A former Jersey City judge ousted from his law firm after his affair with a bailiff came to light is gaining traction in his wrongful discharge suit.
Wilson Campbell won a ruling on March 28 allowing him to amend his complaint against Sedgwick Detert Moran & Arnold to add its general counsel as a defendant and to assert a breach-of-contract claim.
U.S. Magistrate Judge Steven Mannion also denied most aspects of a protective order sought by Sedgwick and its request for sanctions over Campbell’s two missed court appearances in Campbell v. Sedgwick Detert Moran & Arnold, 11-cv-642.
Campbell, who is black, claims he was fired on Feb. 5, 2009, two days after he told the firm of his affair with the bailiff, who is white, and the same day a judicial ethics case against him over the relationship was made public.
He claims he was forced to resign and escorted out of the firm’s Newark office, where he had worked since 2006.
He says he was fired because of the interracial affair and his allegations of disparate treatment of minority lawyers. The firm, based in San Francisco, denies discriminating or firing Campbell.
Already named as individual defendants are Michael Tannenbaum, chairman of Sedgwick’s management committee; James Keale, managing partner in Newark; and Thomas Robertson, a Newark partner who allegedly had input into hiring and firing.
Campbell claims he learned of general counsel Michael McGeehon’s involvement in the alleged plan to terminate him through discovery in January 2012, which included a Feb. 4, 2009, email from McGeehon to Tannenbaum and human resources chief David Saunders, with the subject line "Associate Termination."
The discovery allegedly revealed that McGeehon was aware Campbell complained about discrimination by Keale twice in 2008.
Mannion allowed the claims against McGeehon, finding they "are not futile."
He also determined that there was no undue delay in asserting them or undue prejudice to McGeehon and that the claims are not barred under the two-year statute of limitations in the New Jersey Law Against Discrimination (LAD) because they relate back to the initial complaint filed on Feb. 3, 2009.
Mannion did, however, refuse to allow Campbell to bring Saunders into the case.
In addition to the email Saunders received from McGeehon, there was evidence he discussed the judicial ethics case with McGeehon and Robertson and directed Robertson to collect Campbell’s building access card.
Those facts did not support the "substantial support and encouragement" required for individual liability under the LAD, Mannion found.
The breach-of-contract claim he allowed was based on the alleged denial of benefits under the firm’s Employee Assistance Program. Campbell claims it provides legal assistance and should have covered consultations for which he incurred tens of thousands of dollars in legal fees.
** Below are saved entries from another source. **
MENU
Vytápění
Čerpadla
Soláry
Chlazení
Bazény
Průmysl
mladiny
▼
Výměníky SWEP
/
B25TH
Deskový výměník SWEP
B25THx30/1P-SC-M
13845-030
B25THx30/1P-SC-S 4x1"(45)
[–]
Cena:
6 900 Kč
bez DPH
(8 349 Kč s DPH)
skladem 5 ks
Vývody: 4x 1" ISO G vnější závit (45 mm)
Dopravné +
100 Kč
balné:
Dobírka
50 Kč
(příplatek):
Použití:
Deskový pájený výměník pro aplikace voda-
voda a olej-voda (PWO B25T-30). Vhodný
The Sedgwick defendants sought a protective order on the grounds that Campbell’s discovery requests were voluminous, unduly burdensome and harassing.
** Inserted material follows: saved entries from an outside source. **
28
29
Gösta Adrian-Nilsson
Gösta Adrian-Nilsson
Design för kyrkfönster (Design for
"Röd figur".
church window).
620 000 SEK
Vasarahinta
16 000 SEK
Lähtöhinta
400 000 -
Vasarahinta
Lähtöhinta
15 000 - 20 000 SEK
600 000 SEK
They complained they had already provided more than 300 responses and faced another 98 requests seeking information on gross revenues, lawyer terminations and emails as far back as January 2007 and as recent as the present.
They wanted the court to prohibit Campbell from making any more requests and to let them out from much of what he had already requested.
Campbell, litigating pro se, pointed out in his opposition that Sedgwick was claiming an undue burden even though it has about 400 lawyers and is represented by a firm with 300.
Mannion allowed almost all the discovery.
He found the interrogatories relevant, but put a five-year time limit — from Feb. 5, 2004, to Feb. 5, 2009 — on one, which asked about sanctions against firm lawyers.
Campbell’s requests for admission were allowable, as were his 26 document requests, but Mannion bounced some that Campbell attached to deposition notices, saying they sought irrelevant financial data.
In addition, he amended a request for documents on nonpartner pay from 2001 to the present to cover only lawyers who graduated from law school between 1998 and 2000, around the same time as Campbell.
Mannion refused to block Campbell’s request to enter Sedgwick’s Newark premises to measure, photograph and videotape them so he could show jurors the location of his office "in proximity to several key witnesses," but he said Sedgwick could set the date and the time and allotted Campbell only 60 minutes.
Lastly, Campbell will not have to travel to California to depose Craig Barnes, a partner in Los Angeles, and Saunders, in San Francisco.
In ordering the depositions be done in Newark, Mannion reasoned that Campbell and defense counsel are in New Jersey, Sedgwick does business in the state and disputes are likely to arise during them that will require court resolution.
But Mannion gave Barnes and Saunders the option of testifying by video.
Campbell, now a Newark solo, and Joseph Guarino of Epstein Becker & Green in Newark, who represents the defendants, decline comment. McGeehon did not return a call.
Campbell, who was reprimanded over the affair, also sued the judiciary, claiming he was treated more harshly than a white judge who had a romantic relationship with his former law clerk.
Claims against all defendants except former Hudson County Assignment Judge Maurice Gallipoli have been dismissed in that matter, Campbell v. Supreme Court, 11-cv-555, also pending in federal court in Newark and assigned to Mannion and U.S. District Judge Esther Salas.